Saved entries
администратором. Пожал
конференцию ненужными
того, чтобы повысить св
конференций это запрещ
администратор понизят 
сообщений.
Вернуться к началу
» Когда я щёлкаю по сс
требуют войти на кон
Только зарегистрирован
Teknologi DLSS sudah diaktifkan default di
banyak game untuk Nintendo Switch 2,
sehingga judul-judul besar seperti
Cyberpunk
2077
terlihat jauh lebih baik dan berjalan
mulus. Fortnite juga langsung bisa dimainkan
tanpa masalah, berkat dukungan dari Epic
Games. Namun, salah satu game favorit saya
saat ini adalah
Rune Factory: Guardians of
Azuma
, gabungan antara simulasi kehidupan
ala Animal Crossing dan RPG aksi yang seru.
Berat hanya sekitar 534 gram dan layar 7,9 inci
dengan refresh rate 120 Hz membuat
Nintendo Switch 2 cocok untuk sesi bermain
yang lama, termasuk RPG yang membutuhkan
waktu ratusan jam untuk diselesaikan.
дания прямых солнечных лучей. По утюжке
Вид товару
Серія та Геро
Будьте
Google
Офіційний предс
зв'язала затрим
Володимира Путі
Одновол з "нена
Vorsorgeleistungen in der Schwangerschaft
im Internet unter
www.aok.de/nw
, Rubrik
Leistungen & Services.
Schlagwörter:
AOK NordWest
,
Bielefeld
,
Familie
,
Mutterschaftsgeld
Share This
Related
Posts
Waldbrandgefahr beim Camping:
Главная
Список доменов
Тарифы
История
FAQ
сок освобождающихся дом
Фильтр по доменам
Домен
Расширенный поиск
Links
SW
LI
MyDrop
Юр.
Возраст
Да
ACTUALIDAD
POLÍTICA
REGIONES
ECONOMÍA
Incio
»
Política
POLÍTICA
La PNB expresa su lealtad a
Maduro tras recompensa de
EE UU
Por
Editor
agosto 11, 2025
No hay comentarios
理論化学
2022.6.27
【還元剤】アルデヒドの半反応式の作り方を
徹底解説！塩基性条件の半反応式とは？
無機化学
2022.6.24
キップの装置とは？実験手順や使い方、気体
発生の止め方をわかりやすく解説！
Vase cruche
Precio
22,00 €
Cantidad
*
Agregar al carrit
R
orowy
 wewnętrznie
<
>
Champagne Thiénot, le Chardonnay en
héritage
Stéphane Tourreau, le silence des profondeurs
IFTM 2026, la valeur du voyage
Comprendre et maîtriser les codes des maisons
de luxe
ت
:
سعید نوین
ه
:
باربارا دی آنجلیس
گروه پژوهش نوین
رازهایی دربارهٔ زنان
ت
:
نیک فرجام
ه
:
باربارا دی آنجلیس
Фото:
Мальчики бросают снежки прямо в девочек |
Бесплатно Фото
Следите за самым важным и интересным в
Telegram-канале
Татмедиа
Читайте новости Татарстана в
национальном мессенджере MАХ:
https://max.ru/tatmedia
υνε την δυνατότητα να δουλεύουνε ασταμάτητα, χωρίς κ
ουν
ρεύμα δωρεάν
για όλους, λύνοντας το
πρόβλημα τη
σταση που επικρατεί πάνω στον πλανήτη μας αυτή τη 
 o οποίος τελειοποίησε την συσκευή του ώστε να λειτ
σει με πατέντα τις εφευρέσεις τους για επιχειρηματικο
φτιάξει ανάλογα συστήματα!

■ **Try it**
The expected answer is each line of the records above that includes the string "Nintendo".

■ **Your solution**
banyak game untuk Nintendo Switch 2,
Nintendo Switch 2 cocok untuk sesi bermain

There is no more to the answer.